Flying home last Friday from the BMA Engage conference in Chicago, I was taken by the fact that my head was reeling from so many great keynote presentations. I attend and speak at a lot of conferences and while most have a lot of good content and networking opportunities, it’s rare that I find a set of keynote addresses that impress me, move me and most importantly, give me something I can act on when I get back to the office that will make my business better.
Several good cyber-journalists have already done a good job at recapping the entire event. Check out Barrett Sydnor’s “Top Ten Things I learned (or relearned) at BMA Engage 2010” or Sima Dahl’s “Personal Engagement: Bringing It Home” as well as exploring all the great content available on the conference site, www.bmaengage.com.
But at risk of contradicting my own first paragraph, it really wasn’t any individual keynote speaker or presentation that struck me, it was the underlying theme that permeated the entire event. From the body of work presented by Tom Stein of Stein Rogan & Partners, who won the B2 Agency of the Year award and Eduardo Conrado and David Srere’s “Engaging with Purpose” all the way through to Chris Brogan’s “Trust Advisor” and Jeffrey Hayzlett’s “Emotional Technology”, the single clear message I heard was that companies, brands and all the people who tell their stories, have to be honest, authentic and set the bar as high as possible in order to survive, succeed and prosper.

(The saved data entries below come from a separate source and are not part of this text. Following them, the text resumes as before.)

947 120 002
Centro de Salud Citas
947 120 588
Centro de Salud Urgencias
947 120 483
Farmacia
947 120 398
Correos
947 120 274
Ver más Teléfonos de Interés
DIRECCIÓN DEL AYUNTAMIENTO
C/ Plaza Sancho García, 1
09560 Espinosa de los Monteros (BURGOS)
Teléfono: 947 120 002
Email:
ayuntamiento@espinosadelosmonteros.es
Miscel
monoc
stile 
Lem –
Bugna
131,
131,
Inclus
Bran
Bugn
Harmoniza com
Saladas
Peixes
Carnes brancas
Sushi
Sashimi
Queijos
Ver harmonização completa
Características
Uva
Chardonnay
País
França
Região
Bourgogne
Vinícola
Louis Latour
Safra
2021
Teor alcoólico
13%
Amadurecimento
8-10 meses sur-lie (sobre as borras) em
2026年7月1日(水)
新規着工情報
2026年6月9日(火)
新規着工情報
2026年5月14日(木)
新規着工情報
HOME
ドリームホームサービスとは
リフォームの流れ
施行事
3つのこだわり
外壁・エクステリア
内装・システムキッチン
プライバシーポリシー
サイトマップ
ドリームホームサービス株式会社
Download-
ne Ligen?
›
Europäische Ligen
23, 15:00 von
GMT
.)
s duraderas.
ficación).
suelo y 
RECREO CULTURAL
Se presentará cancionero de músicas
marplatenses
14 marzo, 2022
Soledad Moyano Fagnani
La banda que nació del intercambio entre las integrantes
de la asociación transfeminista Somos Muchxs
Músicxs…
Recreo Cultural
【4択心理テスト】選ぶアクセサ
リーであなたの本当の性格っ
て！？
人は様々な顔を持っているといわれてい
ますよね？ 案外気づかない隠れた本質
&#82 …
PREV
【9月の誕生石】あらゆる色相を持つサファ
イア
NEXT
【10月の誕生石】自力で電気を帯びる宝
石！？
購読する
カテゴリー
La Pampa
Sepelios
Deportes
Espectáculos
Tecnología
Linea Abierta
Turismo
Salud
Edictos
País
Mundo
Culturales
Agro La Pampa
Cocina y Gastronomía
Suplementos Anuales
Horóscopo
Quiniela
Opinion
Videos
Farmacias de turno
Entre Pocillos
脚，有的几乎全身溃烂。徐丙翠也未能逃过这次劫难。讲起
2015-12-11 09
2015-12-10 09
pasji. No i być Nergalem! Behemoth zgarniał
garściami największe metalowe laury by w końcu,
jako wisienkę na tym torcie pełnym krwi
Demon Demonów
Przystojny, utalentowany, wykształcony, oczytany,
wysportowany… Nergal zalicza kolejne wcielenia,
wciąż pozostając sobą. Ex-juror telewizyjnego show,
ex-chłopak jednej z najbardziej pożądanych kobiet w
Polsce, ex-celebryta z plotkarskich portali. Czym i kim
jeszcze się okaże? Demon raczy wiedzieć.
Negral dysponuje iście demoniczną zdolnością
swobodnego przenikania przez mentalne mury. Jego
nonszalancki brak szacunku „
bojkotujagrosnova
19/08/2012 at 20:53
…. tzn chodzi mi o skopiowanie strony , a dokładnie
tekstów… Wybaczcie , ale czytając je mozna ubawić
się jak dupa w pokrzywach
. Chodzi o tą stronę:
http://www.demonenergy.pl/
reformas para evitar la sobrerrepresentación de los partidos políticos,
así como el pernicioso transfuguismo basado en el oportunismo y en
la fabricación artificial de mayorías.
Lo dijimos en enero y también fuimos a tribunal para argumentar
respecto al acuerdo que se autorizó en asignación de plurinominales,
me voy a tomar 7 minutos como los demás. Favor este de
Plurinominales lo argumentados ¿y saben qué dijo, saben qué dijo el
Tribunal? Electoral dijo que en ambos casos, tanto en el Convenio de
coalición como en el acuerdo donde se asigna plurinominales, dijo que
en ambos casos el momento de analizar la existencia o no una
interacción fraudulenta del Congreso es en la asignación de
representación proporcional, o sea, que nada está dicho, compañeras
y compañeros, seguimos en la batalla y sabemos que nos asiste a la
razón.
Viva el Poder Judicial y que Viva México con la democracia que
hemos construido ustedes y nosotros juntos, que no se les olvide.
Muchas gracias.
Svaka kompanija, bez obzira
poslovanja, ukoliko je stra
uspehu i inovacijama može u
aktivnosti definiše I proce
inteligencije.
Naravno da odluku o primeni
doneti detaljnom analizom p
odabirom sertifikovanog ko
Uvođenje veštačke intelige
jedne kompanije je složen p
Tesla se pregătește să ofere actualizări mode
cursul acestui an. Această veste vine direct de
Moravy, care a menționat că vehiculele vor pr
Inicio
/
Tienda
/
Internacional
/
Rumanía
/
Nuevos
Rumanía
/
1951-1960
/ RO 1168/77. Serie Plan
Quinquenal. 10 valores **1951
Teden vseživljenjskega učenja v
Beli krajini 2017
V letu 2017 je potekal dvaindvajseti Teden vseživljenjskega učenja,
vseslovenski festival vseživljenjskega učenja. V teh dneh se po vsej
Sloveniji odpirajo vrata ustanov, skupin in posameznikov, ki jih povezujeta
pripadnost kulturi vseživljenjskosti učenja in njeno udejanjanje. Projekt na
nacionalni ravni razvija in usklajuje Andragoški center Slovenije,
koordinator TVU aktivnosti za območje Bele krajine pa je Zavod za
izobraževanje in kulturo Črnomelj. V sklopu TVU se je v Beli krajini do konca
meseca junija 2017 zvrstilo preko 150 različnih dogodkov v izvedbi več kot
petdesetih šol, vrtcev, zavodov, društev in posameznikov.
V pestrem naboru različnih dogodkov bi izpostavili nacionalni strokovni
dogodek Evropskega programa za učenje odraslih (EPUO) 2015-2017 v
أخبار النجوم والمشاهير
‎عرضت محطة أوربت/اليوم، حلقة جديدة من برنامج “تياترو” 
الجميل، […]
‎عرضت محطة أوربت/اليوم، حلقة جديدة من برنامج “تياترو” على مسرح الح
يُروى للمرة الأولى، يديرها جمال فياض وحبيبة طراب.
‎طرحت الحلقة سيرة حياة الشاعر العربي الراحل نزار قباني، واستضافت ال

Eduardo Conrado, Motorola’s CMO, told us to throw out the mission and vision statements and get down to the heart of the matter that concerns both customers and employees, purpose. What is the purpose of the company? Why do they do what they do? This was echoed clearly by Jeffrey Hayzlett, the CMO at Kodak, who clearly stated that Kodak’s purpose is not to sell film (whose sales have dropped from $15B to $200m in the last 5 years), but to create memories. He showed videos of customers who said that in the case of a home fire the one thing they’d run back into the house for, would be family photos.
The highlight of the conference for me was Chris Brogan’s presentation from his book, Trust Advisor. His next to last slide was a simple illustration on the back of a blank sheet that says “Human Business”. To be successful, you need to focus of building the relationship first, “be there before the sale” and my favorite line of the entire conference, “bring wine to the picnic.” What could be more authentic than that?